Nancy and Jonathan Fudem

When Nancy Fudem and her son Jonathan were contemplating ways to honor the memory of Nancy’s husband Frank, a prominent San Francisco commercial real estate broker who passed away in 2012, they considered some of his lifelong passions: family, education, and his Jewish faith. His wide range of interests, from spy novels to economic theory to Talmud study, indicated a deep and curious mind that valued the power of knowledge. “Frank credited much of his success to his start as a scholarship student at York Country Day School, and was always passionate about education,” Nancy said.

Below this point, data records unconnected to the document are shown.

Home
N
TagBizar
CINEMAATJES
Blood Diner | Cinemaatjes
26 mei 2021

Nancy and Jonathan decided that a fitting tribute would be to create a legacy of scholarship in Frank’s name, allowing others to use education to better themselves and the world at large. Working with USC Shoah Foundation, they established the Frank Fudem Research Fellowship at the Center for Advanced Genocide Studies (CAGR). The Fudem Fellowship allows advanced-standing Ph.D. candidates from any academic discipline to spend a month in residency at CAGR utilizing testimony within the Visual History Archive (VHA) to further their understanding of genocide’s causes as well as ways to combat it. As Nancy explained, “We live in perilous times, with hatred and antisemitism on the rise and terrifyingly prevalent. We believe that education is the answer.”

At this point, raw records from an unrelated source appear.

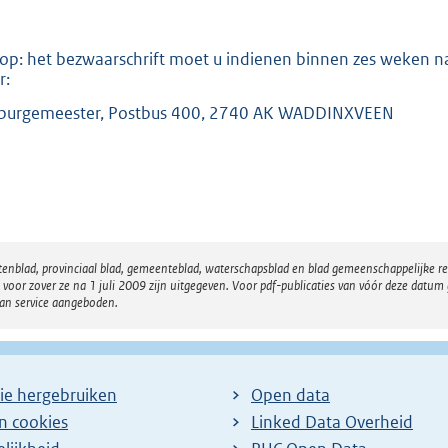
 op: het bezwaarschrift moet u indienen binnen zes weken na
r:
burgemeester, Postbus 400, 2740 AK WADDINXVEEN
atenblad, provinciaal blad, gemeenteblad, waterschapsblad en blad gemeenschappelijke 
 zover ze na 1 juli 2009 zijn uitgegeven. Voor pdf-publicaties van vóór deze datum g
van service aangeboden.
ie hergebruiken
Open data
en cookies
Linked Data Overheid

The Fudems first learned about the Institute’s work while Jonathan was a freshman at USC. They were immediately “intrigued and hooked,” said Nancy. “We were moved and impressed to learn about the origin of the Foundation, and proud of USC for providing it a home.” Upon further explorations of the VHA and the way its testimonies could enlighten and inspire viewers, the Fudems came to believe in the Institute’s power to fight hatred by shining a light on its pernicious effects.

By giving financial assistance to scholars as they further their research using VHA testimony, “the Frank Fudem Fellowship will contribute to educating educators in the areas of remembrance, understanding, and tolerance, and will motivate and prepare them to educate their own students,” Nancy said. Because the scholars in residence will continue to teach others throughout their academic careers, their research at the Institute will enact a multiplier effect, benefitting an even greater number of people beyond those who come in direct contact with the Institute.

The fact that this research will help create a more just society, Nancy explained, is a legacy Frank would be proud of. “Supporting academic research is an honor for all of us. If one scholar impacts one student on the basis of research facilitated by the Frank Fudem Fellowship, we will all have accomplished something important.”